§ THE DATA:

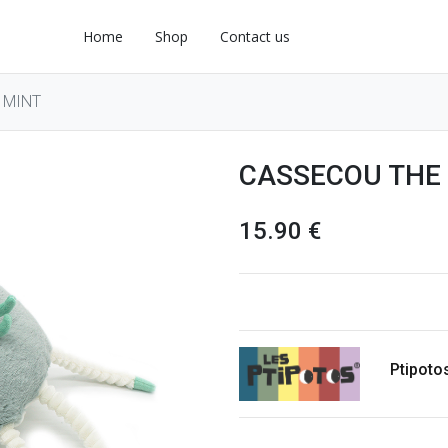
Home
Shop
Contact us
 MINT
CASSECOU THE
15.90
€
Ptipoto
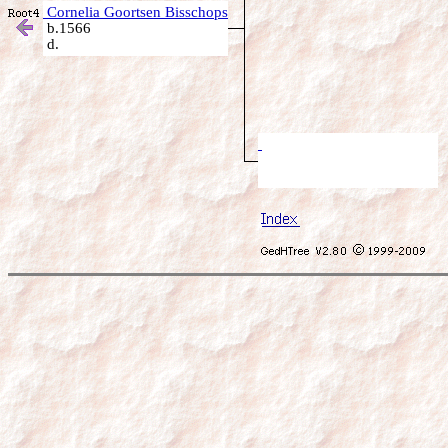
Cornelia Goortsen Bisschops
b.1566
d.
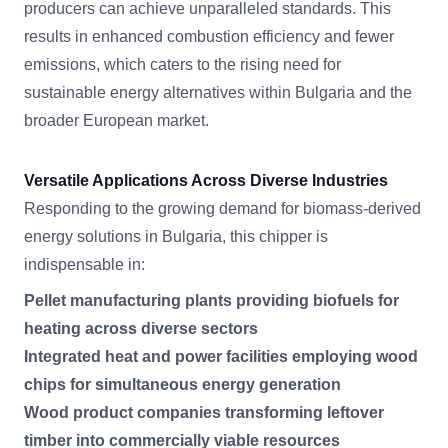
producers can achieve unparalleled standards. This
results in enhanced combustion efficiency and fewer
emissions, which caters to the rising need for
sustainable energy alternatives within Bulgaria and the
broader European market.
Versatile Applications Across Diverse Industries
Responding to the growing demand for biomass-derived
energy solutions in Bulgaria, this chipper is
indispensable in:
Pellet manufacturing plants providing biofuels for
heating across diverse sectors
Integrated heat and power facilities employing wood
chips for simultaneous energy generation
Wood product companies transforming leftover
timber into commercially viable resources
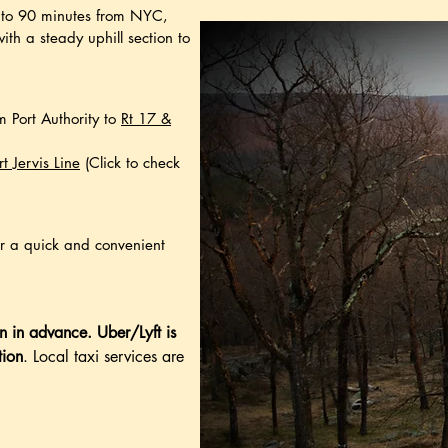
ur to 90 minutes from NYC,
with a steady uphill section to
m Port Authority to
Rt 17 &
rt Jervis Line
(Click to check
or a quick and convenient
n in advance.
Uber/Lyft is
tion
. Local taxi services are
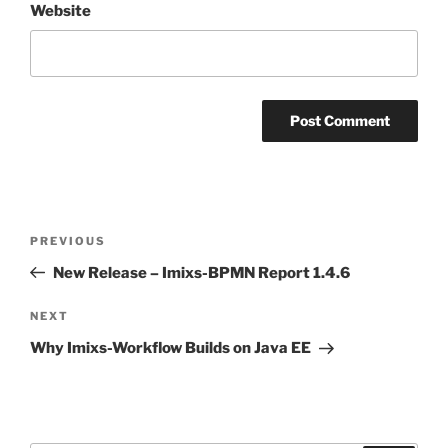
Website
Post
Previous
PREVIOUS
navigation
Post
New Release – Imixs-BPMN Report 1.4.6
Next
NEXT
Post
Why Imixs-Workflow Builds on Java EE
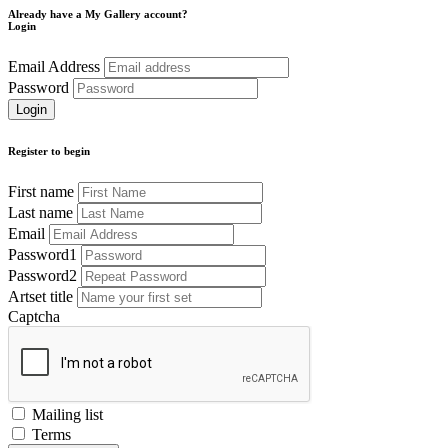
Already have a My Gallery account?
Login
Email Address
Password
Register to begin
First name
Last name
Email
Password1
Password2
Artset title
Captcha
Mailing list
Terms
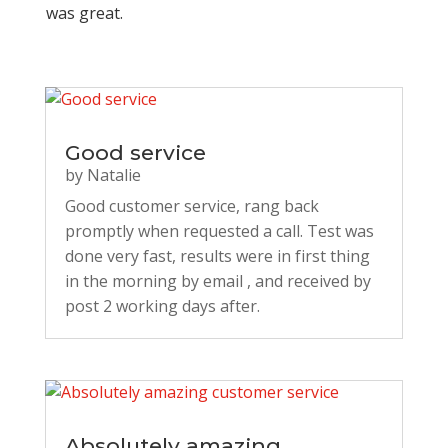
was great.
Good service
by
Natalie
Good customer service, rang back
promptly when requested a call. Test was
done very fast, results were in first thing
in the morning by email , and received by
post 2 working days after.
Absolutely amazing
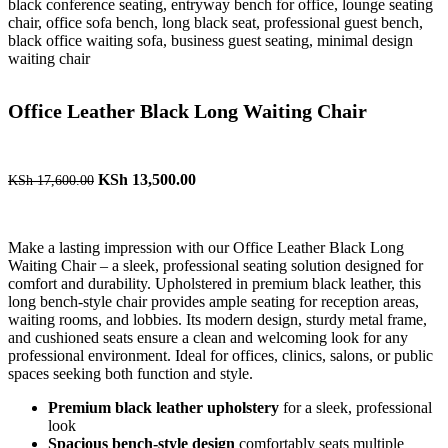
Office Leather Black Long Waiting Chair
KSh
13,500.00
KSh
17,600.00
Make a lasting impression with our Office Leather Black Long
Waiting Chair – a sleek, professional seating solution designed for
comfort and durability. Upholstered in premium black leather, this
long bench-style chair provides ample seating for reception areas,
waiting rooms, and lobbies. Its modern design, sturdy metal frame,
and cushioned seats ensure a clean and welcoming look for any
professional environment. Ideal for offices, clinics, salons, or public
spaces seeking both function and style.
Premium black leather upholstery
for a sleek, professional
look
Spacious bench-style design
comfortably seats multiple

§ WHAT IS BEING ASKED: Please leave the images out and retype the rest of the material exactly.

§ ANSWER BOX:
Home
Shop
Contact us
 MINT
CASSECOU THE
15.90
€
Ptipoto
Cornelia Goortsen Bisschops
b.1566
d.
producers can achieve unparalleled standards. This
results in enhanced combustion efficiency and fewer
emissions, which caters to the rising need for
sustainable energy alternatives within Bulgaria and the
broader European market.
Versatile Applications Across Diverse Industries
Responding to the growing demand for biomass-derived
energy solutions in Bulgaria, this chipper is
indispensable in:
Pellet manufacturing plants providing biofuels for
heating across diverse sectors
Integrated heat and power facilities employing wood
chips for simultaneous energy generation
Wood product companies transforming leftover
timber into commercially viable resources
ur to 90 minutes from NYC,
with a steady uphill section to
m Port Authority to
Rt 17 &
rt Jervis Line
(Click to check
or a quick and convenient
n in advance.
Uber/Lyft is
tion
. Local taxi services are
Website
Post
Previous
PREVIOUS
navigation
Post
New Release – Imixs-BPMN Report 1.4.6
Next
NEXT
Post
Why Imixs-Workflow Builds on Java EE
Already have a My Gallery account?
Login
Email Address
Password
Register to begin
First name
Last name
Email
Password1
Password2
Artset title
Captcha
Mailing list
Terms
was great.
Good service
by
Natalie
Good customer service, rang back
promptly when requested a call. Test was
done very fast, results were in first thing
in the morning by email , and received by
post 2 working days after.
Absolutely amazing
Office Leather Black Long Waiting Chair
KSh
13,500.00
KSh
17,600.00
Make a lasting impression with our Office Leather Black Long
Waiting Chair – a sleek, professional seating solution designed for
comfort and durability. Upholstered in premium black leather, this
long bench-style chair provides ample seating for reception areas,
waiting rooms, and lobbies. Its modern design, sturdy metal frame,
and cushioned seats ensure a clean and welcoming look for any
professional environment. Ideal for offices, clinics, salons, or public
spaces seeking both function and style.
Premium black leather upholstery
for a sleek, professional
look
Spacious bench-style design
comfortably seats multiple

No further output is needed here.